I worked at a temp agency and they put me in a bail bond office and the rate can be anywhere from 5% to 25% (at the place I worked) depending on the type of bond. There are a whole slew of different kinds.
The judge also can do things like say $100,000 CASH bond, which means someone has to post that in cash. A bail bonds agency wouldn’t handle that.
A bail bond office will not actually put up money, they have insurance that will pay off it the person skips. The office usually gets collateral.
For instance, if you have a $100,000 bond and a 10% fee, it means the agency gets $10,000. In that case we’d get you to give us something as collateral, such as your house, or car or we’d take jewelry or a bunch of crap basically. The office knew fairly well who was and wasn’t going to skip (and be caught)

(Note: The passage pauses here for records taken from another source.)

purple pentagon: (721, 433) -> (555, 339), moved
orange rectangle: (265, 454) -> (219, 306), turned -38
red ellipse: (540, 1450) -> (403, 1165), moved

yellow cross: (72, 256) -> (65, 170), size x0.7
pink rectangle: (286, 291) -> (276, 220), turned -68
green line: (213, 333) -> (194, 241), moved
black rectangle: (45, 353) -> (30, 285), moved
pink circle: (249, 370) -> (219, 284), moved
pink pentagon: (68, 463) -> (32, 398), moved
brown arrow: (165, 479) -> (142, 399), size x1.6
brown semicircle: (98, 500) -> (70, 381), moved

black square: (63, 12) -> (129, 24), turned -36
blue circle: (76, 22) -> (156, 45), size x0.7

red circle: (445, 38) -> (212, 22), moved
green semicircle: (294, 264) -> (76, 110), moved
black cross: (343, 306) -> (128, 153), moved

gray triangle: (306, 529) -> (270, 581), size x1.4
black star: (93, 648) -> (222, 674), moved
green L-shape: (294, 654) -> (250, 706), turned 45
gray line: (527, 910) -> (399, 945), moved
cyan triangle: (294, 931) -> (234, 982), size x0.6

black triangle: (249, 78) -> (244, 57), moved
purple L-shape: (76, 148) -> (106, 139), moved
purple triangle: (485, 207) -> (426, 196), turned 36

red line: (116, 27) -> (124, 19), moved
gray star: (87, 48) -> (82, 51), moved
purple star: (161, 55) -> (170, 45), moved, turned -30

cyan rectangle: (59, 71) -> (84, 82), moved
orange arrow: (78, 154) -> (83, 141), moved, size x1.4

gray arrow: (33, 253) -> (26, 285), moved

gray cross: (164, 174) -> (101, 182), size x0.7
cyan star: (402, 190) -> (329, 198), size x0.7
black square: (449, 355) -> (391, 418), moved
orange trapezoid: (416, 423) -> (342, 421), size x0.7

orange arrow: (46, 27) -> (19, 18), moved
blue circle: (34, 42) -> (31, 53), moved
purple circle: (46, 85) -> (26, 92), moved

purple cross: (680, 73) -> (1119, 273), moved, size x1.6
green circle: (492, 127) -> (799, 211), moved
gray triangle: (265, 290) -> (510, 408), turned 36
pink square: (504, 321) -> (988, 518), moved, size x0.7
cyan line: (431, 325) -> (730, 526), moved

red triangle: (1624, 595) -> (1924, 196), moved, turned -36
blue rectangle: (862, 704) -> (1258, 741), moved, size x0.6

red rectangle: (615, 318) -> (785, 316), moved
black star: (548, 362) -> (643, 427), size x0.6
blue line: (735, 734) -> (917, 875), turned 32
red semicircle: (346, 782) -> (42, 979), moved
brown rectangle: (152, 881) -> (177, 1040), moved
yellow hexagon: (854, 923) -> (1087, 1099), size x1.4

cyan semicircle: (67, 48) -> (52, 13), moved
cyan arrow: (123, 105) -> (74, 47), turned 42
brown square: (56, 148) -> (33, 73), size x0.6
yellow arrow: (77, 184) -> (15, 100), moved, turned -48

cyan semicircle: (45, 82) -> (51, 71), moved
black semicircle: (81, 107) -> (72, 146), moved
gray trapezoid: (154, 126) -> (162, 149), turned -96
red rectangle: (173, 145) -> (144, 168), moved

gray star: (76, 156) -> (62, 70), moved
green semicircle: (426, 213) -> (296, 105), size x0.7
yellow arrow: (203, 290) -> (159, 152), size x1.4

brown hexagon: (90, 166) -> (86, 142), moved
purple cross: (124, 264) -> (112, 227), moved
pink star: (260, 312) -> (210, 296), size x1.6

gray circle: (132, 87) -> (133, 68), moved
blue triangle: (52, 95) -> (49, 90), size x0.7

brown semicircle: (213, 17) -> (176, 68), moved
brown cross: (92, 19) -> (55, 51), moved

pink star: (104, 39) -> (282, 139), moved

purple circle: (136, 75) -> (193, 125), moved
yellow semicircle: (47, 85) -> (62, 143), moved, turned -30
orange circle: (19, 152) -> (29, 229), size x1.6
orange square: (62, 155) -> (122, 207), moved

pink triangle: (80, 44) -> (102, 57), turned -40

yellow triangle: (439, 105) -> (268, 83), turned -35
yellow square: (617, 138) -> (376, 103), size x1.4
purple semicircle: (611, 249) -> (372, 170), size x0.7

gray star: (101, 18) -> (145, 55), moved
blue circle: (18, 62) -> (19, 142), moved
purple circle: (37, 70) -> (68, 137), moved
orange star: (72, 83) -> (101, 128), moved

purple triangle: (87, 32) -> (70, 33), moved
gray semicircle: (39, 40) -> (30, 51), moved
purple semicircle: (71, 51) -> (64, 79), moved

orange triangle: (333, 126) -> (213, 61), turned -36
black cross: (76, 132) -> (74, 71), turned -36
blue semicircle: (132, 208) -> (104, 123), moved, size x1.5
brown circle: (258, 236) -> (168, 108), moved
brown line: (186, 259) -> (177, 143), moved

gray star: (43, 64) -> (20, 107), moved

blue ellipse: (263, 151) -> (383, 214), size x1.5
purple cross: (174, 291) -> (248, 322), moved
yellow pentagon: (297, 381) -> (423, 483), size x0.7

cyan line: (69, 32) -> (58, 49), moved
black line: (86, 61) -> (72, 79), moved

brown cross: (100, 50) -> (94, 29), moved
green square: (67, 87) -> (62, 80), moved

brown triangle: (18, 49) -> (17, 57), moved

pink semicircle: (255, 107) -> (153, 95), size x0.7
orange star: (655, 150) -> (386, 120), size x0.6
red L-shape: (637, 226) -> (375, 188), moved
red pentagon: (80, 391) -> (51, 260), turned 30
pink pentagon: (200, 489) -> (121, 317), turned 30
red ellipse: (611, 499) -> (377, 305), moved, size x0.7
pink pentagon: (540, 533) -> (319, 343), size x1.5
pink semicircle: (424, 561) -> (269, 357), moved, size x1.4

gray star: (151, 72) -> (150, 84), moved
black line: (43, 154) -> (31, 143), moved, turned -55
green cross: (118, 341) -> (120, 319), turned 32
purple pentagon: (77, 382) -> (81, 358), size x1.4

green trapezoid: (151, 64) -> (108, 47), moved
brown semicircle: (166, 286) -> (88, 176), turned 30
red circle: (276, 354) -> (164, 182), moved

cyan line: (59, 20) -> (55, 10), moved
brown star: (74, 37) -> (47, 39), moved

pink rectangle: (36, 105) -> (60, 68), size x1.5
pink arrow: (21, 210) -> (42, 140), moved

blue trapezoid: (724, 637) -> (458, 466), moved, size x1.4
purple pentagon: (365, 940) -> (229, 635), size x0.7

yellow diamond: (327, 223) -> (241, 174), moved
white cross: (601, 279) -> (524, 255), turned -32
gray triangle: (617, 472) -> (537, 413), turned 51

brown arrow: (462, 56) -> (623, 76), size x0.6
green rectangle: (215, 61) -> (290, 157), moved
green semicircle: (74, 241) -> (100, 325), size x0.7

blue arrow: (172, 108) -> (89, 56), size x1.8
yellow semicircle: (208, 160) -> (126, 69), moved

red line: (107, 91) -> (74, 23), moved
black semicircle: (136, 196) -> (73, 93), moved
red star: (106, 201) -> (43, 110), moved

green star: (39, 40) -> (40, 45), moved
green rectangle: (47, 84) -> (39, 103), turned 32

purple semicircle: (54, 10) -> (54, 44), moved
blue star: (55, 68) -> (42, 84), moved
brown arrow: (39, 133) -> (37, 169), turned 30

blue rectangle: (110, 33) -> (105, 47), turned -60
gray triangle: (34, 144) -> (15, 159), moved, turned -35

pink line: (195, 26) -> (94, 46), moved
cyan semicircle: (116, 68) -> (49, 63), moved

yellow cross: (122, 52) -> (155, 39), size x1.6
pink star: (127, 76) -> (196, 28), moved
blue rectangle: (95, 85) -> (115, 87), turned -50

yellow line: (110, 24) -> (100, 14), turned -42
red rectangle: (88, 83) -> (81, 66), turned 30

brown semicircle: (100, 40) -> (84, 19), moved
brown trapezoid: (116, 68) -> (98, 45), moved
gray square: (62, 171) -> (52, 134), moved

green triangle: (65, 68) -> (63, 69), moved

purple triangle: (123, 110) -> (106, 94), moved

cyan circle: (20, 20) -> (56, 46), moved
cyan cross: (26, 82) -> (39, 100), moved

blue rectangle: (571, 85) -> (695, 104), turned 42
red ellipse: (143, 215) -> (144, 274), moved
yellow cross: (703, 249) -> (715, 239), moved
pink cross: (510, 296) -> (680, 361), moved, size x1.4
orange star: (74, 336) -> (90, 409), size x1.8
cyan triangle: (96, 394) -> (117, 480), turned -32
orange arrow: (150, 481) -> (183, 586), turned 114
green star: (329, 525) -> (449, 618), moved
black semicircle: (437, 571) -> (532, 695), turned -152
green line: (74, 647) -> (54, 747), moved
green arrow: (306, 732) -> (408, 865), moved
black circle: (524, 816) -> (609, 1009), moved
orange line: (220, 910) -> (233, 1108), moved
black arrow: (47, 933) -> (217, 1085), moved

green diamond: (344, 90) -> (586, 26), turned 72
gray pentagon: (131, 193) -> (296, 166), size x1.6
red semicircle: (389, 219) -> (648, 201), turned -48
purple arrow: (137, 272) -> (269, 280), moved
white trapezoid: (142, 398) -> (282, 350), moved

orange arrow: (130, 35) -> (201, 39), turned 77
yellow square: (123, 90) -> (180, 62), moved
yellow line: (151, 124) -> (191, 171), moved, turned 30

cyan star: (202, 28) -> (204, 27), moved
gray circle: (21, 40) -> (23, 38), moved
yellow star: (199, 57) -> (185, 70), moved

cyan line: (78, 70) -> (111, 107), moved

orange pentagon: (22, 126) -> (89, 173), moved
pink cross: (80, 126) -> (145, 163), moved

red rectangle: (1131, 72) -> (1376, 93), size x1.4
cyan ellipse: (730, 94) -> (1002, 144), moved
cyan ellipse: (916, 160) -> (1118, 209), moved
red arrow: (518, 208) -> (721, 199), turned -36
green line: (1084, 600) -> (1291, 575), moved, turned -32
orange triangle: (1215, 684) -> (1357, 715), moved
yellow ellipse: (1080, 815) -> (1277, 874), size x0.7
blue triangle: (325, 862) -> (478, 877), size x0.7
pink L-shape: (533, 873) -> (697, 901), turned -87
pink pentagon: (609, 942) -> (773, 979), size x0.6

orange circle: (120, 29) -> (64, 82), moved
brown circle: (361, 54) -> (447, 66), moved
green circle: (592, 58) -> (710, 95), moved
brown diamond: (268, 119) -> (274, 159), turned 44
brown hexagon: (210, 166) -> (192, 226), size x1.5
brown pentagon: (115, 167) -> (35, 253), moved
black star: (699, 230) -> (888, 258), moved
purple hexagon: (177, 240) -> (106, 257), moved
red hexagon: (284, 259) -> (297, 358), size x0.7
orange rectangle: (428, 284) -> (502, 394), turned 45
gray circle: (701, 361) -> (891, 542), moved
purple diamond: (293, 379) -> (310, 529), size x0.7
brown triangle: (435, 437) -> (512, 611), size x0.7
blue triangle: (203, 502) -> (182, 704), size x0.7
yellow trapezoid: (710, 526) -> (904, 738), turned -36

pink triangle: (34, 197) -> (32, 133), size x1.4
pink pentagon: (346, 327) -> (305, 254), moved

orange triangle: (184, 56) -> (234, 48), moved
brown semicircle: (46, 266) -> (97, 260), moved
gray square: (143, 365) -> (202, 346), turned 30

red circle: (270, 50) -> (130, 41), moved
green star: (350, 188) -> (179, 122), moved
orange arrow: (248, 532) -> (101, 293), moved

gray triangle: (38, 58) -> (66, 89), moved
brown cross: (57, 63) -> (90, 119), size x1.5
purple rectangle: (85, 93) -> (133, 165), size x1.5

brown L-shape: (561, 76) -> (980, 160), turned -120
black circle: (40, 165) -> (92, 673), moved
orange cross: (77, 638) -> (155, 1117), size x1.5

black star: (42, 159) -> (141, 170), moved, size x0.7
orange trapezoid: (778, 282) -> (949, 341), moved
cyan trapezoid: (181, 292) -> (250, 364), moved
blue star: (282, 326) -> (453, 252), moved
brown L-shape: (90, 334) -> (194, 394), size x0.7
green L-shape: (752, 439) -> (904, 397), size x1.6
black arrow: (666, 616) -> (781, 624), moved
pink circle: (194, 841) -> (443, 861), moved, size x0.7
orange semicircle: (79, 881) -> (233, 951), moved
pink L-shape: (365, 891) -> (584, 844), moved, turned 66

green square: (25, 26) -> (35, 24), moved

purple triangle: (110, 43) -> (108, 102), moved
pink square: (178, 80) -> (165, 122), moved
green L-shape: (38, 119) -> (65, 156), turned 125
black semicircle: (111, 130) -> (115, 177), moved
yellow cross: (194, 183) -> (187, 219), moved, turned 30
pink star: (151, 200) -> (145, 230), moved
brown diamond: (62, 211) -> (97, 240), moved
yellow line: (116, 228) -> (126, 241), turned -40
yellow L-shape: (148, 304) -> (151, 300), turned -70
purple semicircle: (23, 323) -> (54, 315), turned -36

I just handled to office work but they’d have me do things, like if the person fails to show up and the grandmother put up her (paid for) house as collateral, I’d call the grandma and say “Your grandson skipped. Do you know where he is.” Of course she’d say “no.” Then I’d say “Well you put your house up as collateral, so if you know, I suggest you call us and in the meanwhile, we have started procedures to have you evicted. You have about a week to find him or get out of your home.”
Of course that was bull, but 99% of the time it worked. The grandma would call back and dob her grandson in and we’d pick him up.
It was interesting where I worked 'cause the owner would work with a lot of people. If he felt you were going to be found not guilty he’d even give you time payments on the bond.
Of course that’s one of the problems he knew fairly well what was what, so he’d refuse a lot of people point blank. And that’s one of the things I don’t like about the bail/bond thing as it gives rich people a break, while poor people get stuck in jail consorting with convicted criminals.